スウィート・ヴァレリアン (Suīto Varerian)
- Created by: Clamp
- Written by: Yamakawa Yoshiki
- Published by: Kodansha
- Magazine: Nakayoshi
- Original run: February 2005 – August 24, 2005
- Volumes: 4
- Directed by: Hiroaki Sakurai
- Produced by: Masao Morosawa Atushi Fujimoto Yumiko Masujima
- Written by: Sayuri Ōba
- Music by: Double Oats
- Studio: Madhouse
- Original network: MBS, TBS
- Original run: August 1, 2004 – December 19, 2004
- Episodes: 26 (8 of which are only on DVD)

= Sweet Valerian =

Manga, and anime television series

Sweet Valerian (スウィート・ヴァレリアン, Suīto Varerian) is a series of manga and three-minute anime episodes. The anime is produced by Madhouse Production and originally conceptualized by Clamp, who also designed the characters. The series is a Powerpuff Girls spoof.

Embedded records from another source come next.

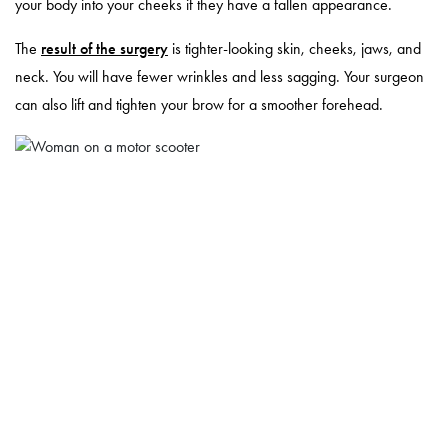
your body into your cheeks if they have a fallen appearance.
The
result of the surgery
is tighter-looking skin, cheeks, jaws, and
neck. You will have fewer wrinkles and less sagging. Your surgeon
can also lift and tighten your brow for a smoother forehead.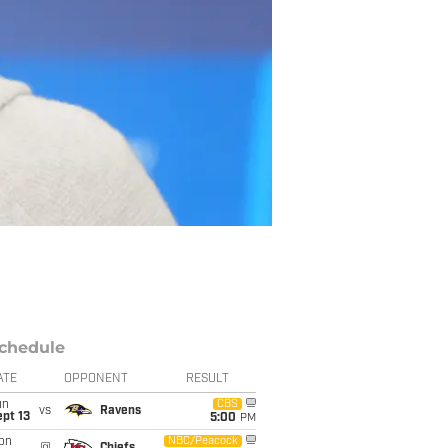
chedule
ATE
OPPONENT
RESULT
un
CBS
vs
Ravens
pt 13
5:00
PM
on
NBC/Peacock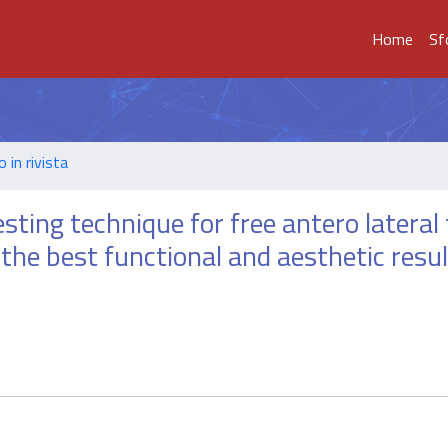
Home
Sf
o in rivista
sting technique for free antero lateral
the best functional and aesthetic resul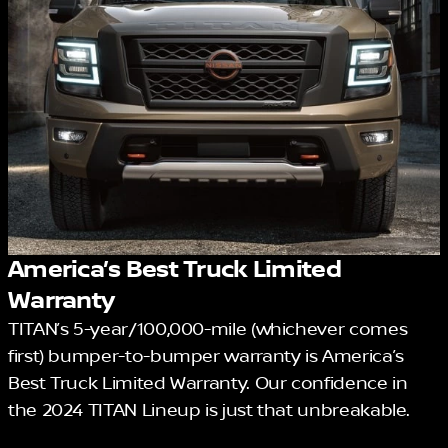
America’s Best Truck Limited
Warranty
TITAN’s 5-year/100,000-mile (whichever comes
first) bumper-to-bumper warranty is America’s
Best Truck Limited Warranty. Our confidence in
the 2024 TITAN Lineup is just that unbreakable.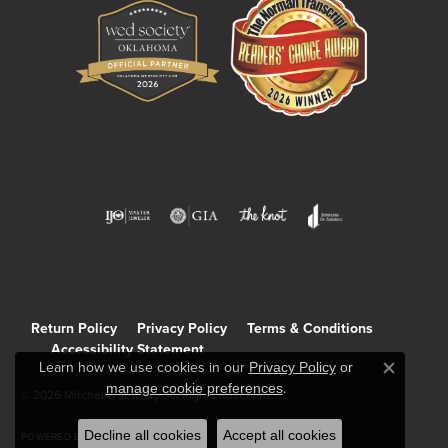
Return Policy
Privacy Policy
Terms & Conditions
Accessibility Statement
Learn how we use cookies in our
Privacy Policy
or
Close c
manage cookie preferences
.
© 2026 Mitchell's Jewelry. All Rights Reserved.
Decline all cookies
Accept all cookies
POWERED BY:
PUNCHMARK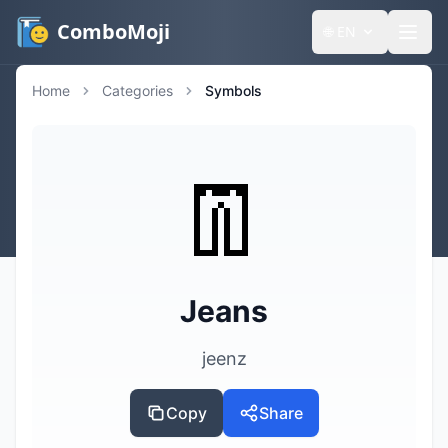
ComboMoji
🌐
EN
Home
Categories
Symbols
👖
Jeans
jeenz
Copy
Share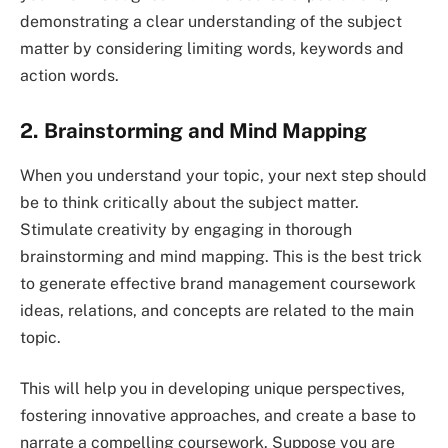
demonstrating a clear understanding of the subject
matter by considering limiting words, keywords and
action words.
2. Brainstorming and Mind Mapping
When you understand your topic, your next step should
be to think critically about the subject matter.
Stimulate creativity by engaging in thorough
brainstorming and mind mapping. This is the best trick
to generate effective brand management coursework
ideas, relations, and concepts are related to the main
topic.
This will help you in developing unique perspectives,
fostering innovative approaches, and create a base to
narrate a compelling coursework. Suppose you are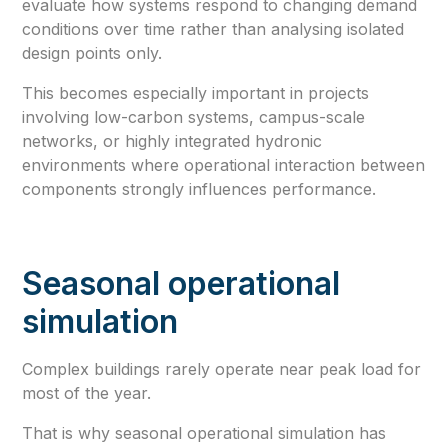
evaluate how systems respond to changing demand
conditions over time rather than analysing isolated
design points only.
This becomes especially important in projects
involving low-carbon systems, campus-scale
networks, or highly integrated hydronic
environments where operational interaction between
components strongly influences performance.
Seasonal operational
simulation
Complex buildings rarely operate near peak load for
most of the year.
That is why seasonal operational simulation has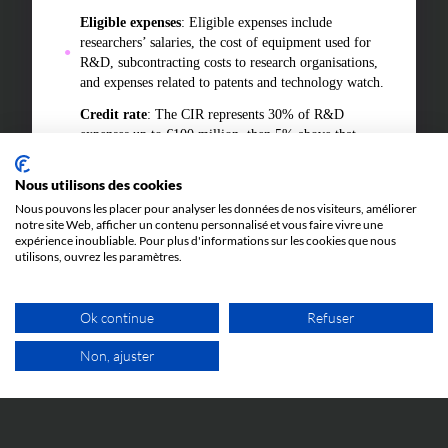
Eligible expenses
: Eligible expenses include
researchers’ salaries, the cost of equipment used for
R&D, subcontracting costs to research organisations,
and expenses related to patents and technology watch.
Credit rate
: The CIR represents 30% of R&D
expenses up to €100 million, then 5% above that
amount. For start-ups, the rates are more
advantageous in the early years.
Nous utilisons des cookies
Use
: The amount of the credit can be used to reduce
Nous pouvons les placer pour analyser les données de nos visiteurs, améliorer
notre site Web, afficher un contenu personnalisé et vous faire vivre une
the tax due or be refunded to companies under
expérience inoubliable. Pour plus d'informations sur les cookies que nous
specific conditions, making it a crucial financial lever
utilisons, ouvrez les paramètres.
to support innovation.
In summary, the CIR is a key tax tool for companies,
Ok continue
Refuser
enabling them to significantly reduce the cost of their
research projects and encourage technological
Non, ajuster
innovation in France.
FREE VIDEO APPOINTMENT
In 2023, approximately 25,000 companies in France
benefited from the Research Tax Credit (CIR). This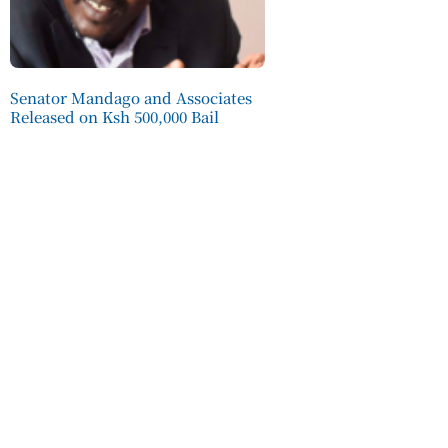
Senator Mandago and Associates
Released on Ksh 500,000 Bail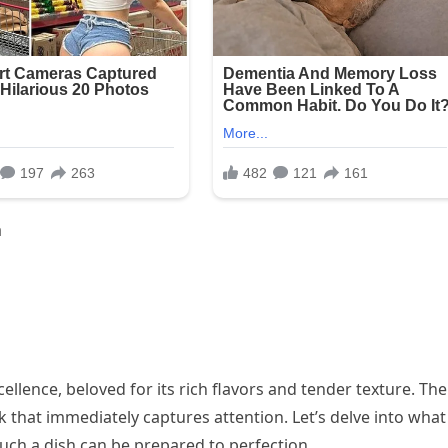
a
ellence, beloved for its rich flavors and tender texture. The
k that immediately captures attention. Let’s delve into what
ch a dish can be prepared to perfection.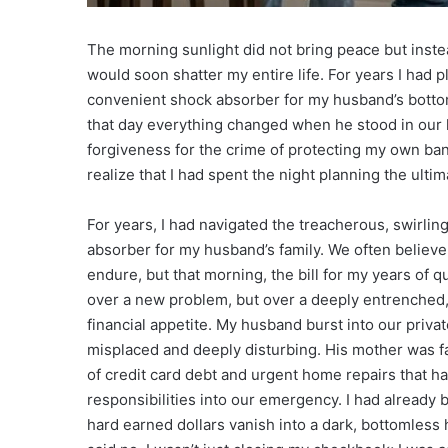
The morning sunlight did not bring peace but instea
would soon shatter my entire life. For years I had p
convenient shock absorber for my husband’s bottoml
that day everything changed when he stood in our 
forgiveness for the crime of protecting my own ban
realize that I had spent the night planning the ulti
For years, I had navigated the treacherous, swirlin
absorber for my husband’s family. We often believe
endure, but that morning, the bill for my years of q
over a new problem, but over a deeply entrenched, 
financial appetite. My husband burst into our private
misplaced and deeply disturbing. His mother was fa
of credit card debt and urgent home repairs that 
responsibilities into our emergency. I had already
hard earned dollars vanish into a dark, bottomless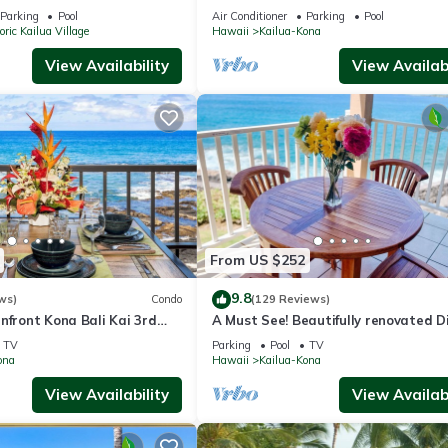
ine for Ironman!
Parking
Pool
Air Conditioner
Parking
Pool
oric Kailua Village
Hawaii
Kailua-Kona
View Availability
View Availabi
From US $252
9.8
ws)
Condo
(129 Reviews)
nfront Kona Bali Kai 3rd
A Must See! Beautifully renovated D
Ocean Front condo. 1 Bedroom, 1 Ba
TV
Parking
Pool
TV
ona
Hawaii
Kailua-Kona
View Availability
View Availabi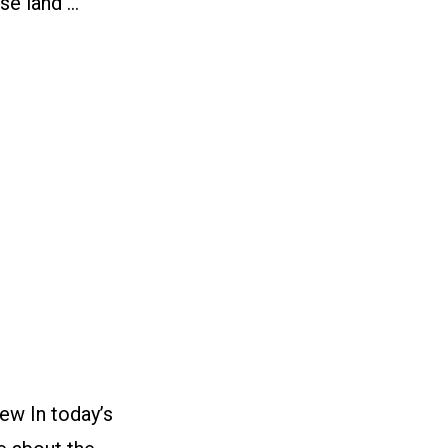
se land …
ew In today’s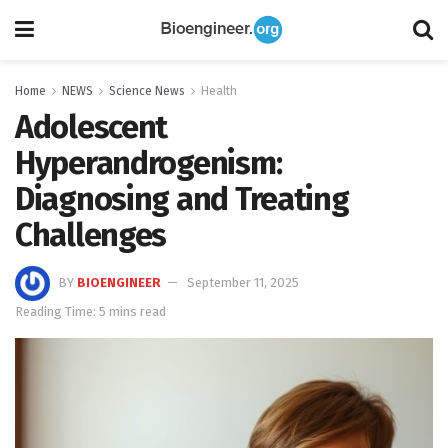
Home
NEWS
Science News
Health
Adolescent
Hyperandrogenism:
Diagnosing and Treating
Challenges
BY
BIOENGINEER
September 11, 2025
Reading Time: 5 mins read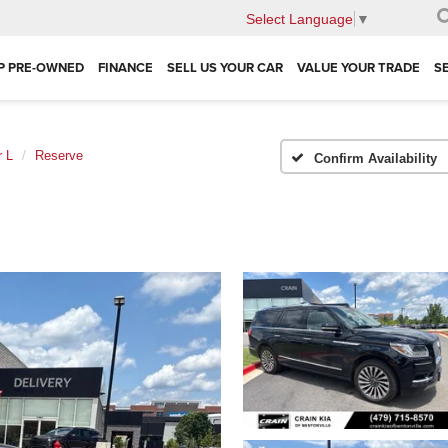
Select Language
▼
P PRE-OWNED
FINANCE
SELL US YOUR CAR
VALUE YOUR TRADE
S
r L
Reserve
Confirm Availability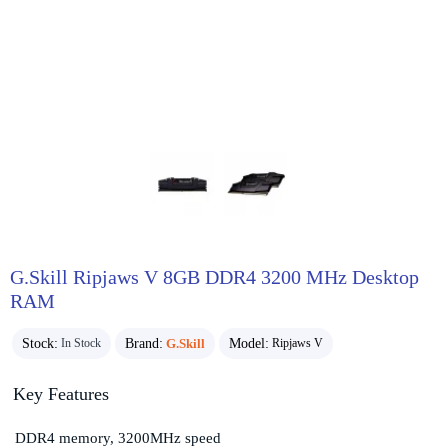
G.Skill Ripjaws V 8GB DDR4 3200 MHz Desktop
RAM
Stock:
Brand:
G.Skill
Model:
In Stock
Ripjaws V
Key Features
DDR4 memory, 3200MHz speed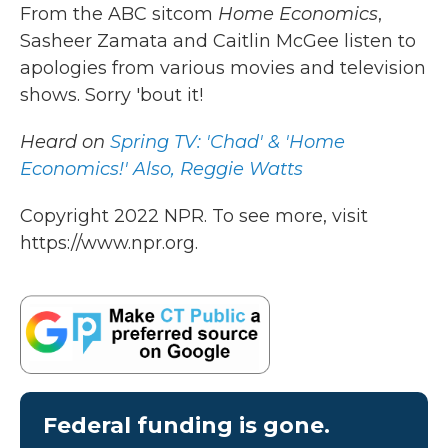
k
n
From the ABC sitcom
Home Economics
,
Sasheer Zamata and Caitlin McGee listen to
apologies from various movies and television
shows. Sorry 'bout it!
Heard on
Spring TV: 'Chad' & 'Home
Economics!' Also, Reggie Watts
Copyright 2022 NPR. To see more, visit
https://www.npr.org.
Federal funding is gone.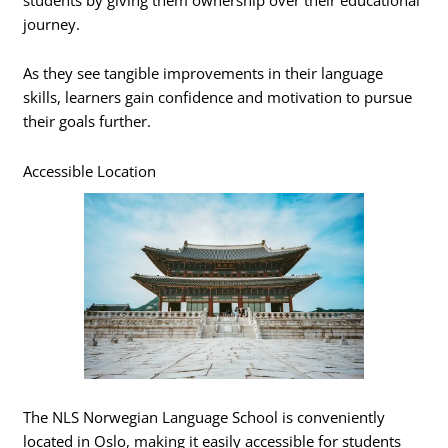
journey.
As they see tangible improvements in their language
skills, learners gain confidence and motivation to pursue
their goals further.
Accessible Location
The NLS Norwegian Language School is conveniently
located in Oslo, making it easily accessible for students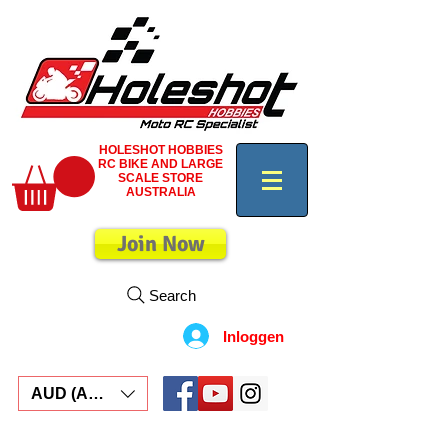
HOLESHOT HOBBIES
RC BIKE AND LARGE
SCALE STORE
AUSTRALIA
Join Now
Search
Inloggen
AUD (AU$)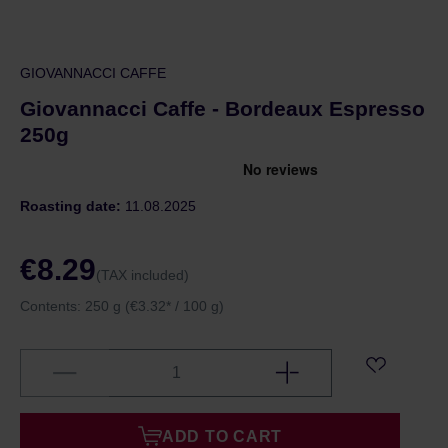
GIOVANNACCI CAFFE
Giovannacci Caffe - Bordeaux Espresso
250g
Roasting date:
11.08.2025
€8.29
(TAX included)
Contents:
250 g
(€3.32* / 100 g)
ADD TO CART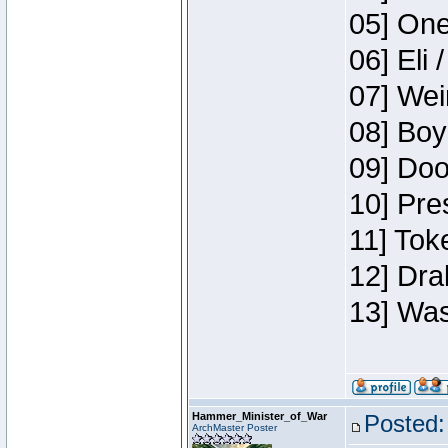
05] One
06] Eli 
07] Wei
08] Boy
09] Doo
10] Pre
11] Tok
12] Dra
13] Was
Hammer_Minister_of_War
Posted:
ArchMaster Poster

The series features three girls, Kanoko, Kate, and Pop, who live in the city of Asialand. Asialand looks like a normal city, but it is always under attack from evil monsters.
The girls are on their way to take the test to get their moped licenses, but accidentally catch the attention of the living enigma, Ear Hermit. Instead of receiving moped licenses, they acquire a "Valerian License" which, to their shock and horror, transforms them into bunny-like creatures, the Relaxation Combat Team Valerian. In these forms, they are known as Serotonin, Dopamine, and Valerian. The heroines are aided by a unique panda-esque companion, Panda-bu and nifty card-swiping/magic-transformation gadgets. Together as Sweet Valerian, they defend justice when the evil Stress Team takes advantage of people's stress and turns them into monsters. The series is targeted at a very young audience.

==Characters==
- Kanoko (カノコ)

 Kanoko's father used to be the manager of the large company, but now works as an inventor. She herself is poor and is all time taking on a new job, because she gets fired for having to leave and fight monsters all the time. She transforms into the white bunny Valerian by using the "bracelet of the flower" which is attached to her left arm. She is the blond character, and is the leader of the team. She tries to get the monsters to talk instead of fight, but then she ends up attacking first anyway. Powdered Valerian root is often used as a mellowing sleep aid.
- Pop (ポップ, Poppu)

 The Chief Executive Officer of a video game company called "Leek Cartridge", Pop transforms into the grey bunny Dopamine using the "digital clock wind" wristband. When she transforms, she says "Appear, Dopamine!" and can call wild birds with a whistle. She is the dark-skinned girl who always wears hats. She is usually the one who comes up with the plan to defeat the monsters. Dopamine is a chemical in the brain which affects adrenalin and the functions of memory, attention, and problem-solving.
- Kate (ケイト, Keito)

 A model and up-and-coming movie star, she transforms into the yellow bunny Serotonin using an earring and a compact. She is often "busy" with other jobs and tends to speak in a monotonous tone. When she transforms, she says "Come out, Serotonin!". A black-haired girl with a strange character, Kate also happens to be into the occult. She owns a crystal ball and makes tea using a chemistry set. Serotonin is the chemical in the brain which causes happiness.
- Panda-bu (パンダブー)

 Informs the heroines when a stress monster is attacking the city. He has three children and says "bu" at the end of each sentence. Panda-bu also serves as the narrator of the series.
- Stress Team (ストレス団, Sutoresu-gumi)

 A group of evildoers who turn people's stress into monsters. The monsters can take on any form, from ramen to frogs.